* _Your assignment_
Transcribe the data exactly. Pictures stay out.

==================================================

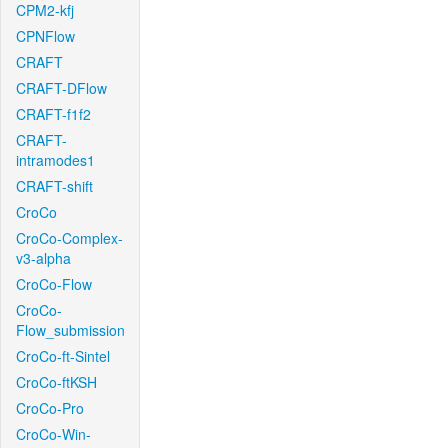
CPM2-kfj
CPNFlow
CRAFT
CRAFT-DFlow
CRAFT-f1f2
CRAFT-
intramodes1
CRAFT-shift
CroCo
CroCo-Complex-
v3-alpha
CroCo-Flow
CroCo-
Flow_submission
CroCo-ft-Sintel
CroCo-ftKSH
CroCo-Pro
CroCo-Win-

==================================================

* _Result of this exercise_
CPM2-kfj
CPNFlow
CRAFT
CRAFT-DFlow
CRAFT-f1f2
CRAFT-
intramodes1
CRAFT-shift
CroCo
CroCo-Complex-
v3-alpha
CroCo-Flow
CroCo-
Flow_submission
CroCo-ft-Sintel
CroCo-ftKSH
CroCo-Pro
CroCo-Win-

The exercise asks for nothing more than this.